Recovery of Calcium Activity and Contraction in Models of Dilated Cardiomyopathy

Abstract

Dilated Cardiomyopathy (DCM) is the most common form of systolic heart failure, causing progressive ventricular dilation and loss of systolic function. A transgenic mouse model of DCM, with a missense mutation in alpha-tropomyosin (D230N-Tm), is characteristic of the defects in contraction and calcium handling. Calcium transients and contraction are also depressed in cardiomyocytes from infarcted hearts. We have previously shown that dATP improves contraction of heart muscle from dogs with DCM. We have also shown that small increases in intracellular dATP, achieved by over-expressing ribonucleotide reductase (RNR) via an adeno-associated virus type 6 (AAV6-RNR), significantly improves cardiomyocyte contraction and left ventricular function of infarcted rodent and pig hearts.
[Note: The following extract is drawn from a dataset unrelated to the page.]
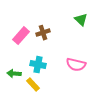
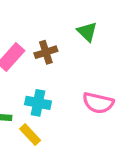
green triangle: (81, 20) -> (87, 32), moved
This study evaluated whether RNR over-expression can improve contraction and calcium handling in the D230N-Tm and infarct models of DCM. Four-month-old D230N-Tm mice were systemically injected with AAV6-RNR. Four months post-injection, cardiomyocytes were isolated to measure contraction, calcium handling, and dATP content using LC-MS. Western blots confirmed over-expression of RNR. We found a significant increase in sarcomere fractional shortening of cells isolated from injected mice compared to their transgenic, un-injected littermates (8.62±0.4 vs. 6.99±0.4 %, P<0.05). Calcium transient amplitude was decreased in DCM compared to WT mice (1.60±0.03 vs. 1.74±0.02, P<0.05), and was restored post-injection (1.69±0.02 vs. 1.60±0.03, P<0.05). In separate studies, four weeks following myocardial infarction we isolated cardiomyocytes from rat hearts and transduced them with AV-RNR vectors. Similar to the transgenic model, infarction reduced fractional shortening and calcium transients. AV-RNR rescued calcium transients to non-infarcted levels and fractional shortening was increased beyond that of non-infarcted levels. Our data demonstrates that over-expression of RNR recovers both contraction and calcium handling in these DCM disease models and suggests that, in addition to myosin, a second target of dATP may be SERCA2a.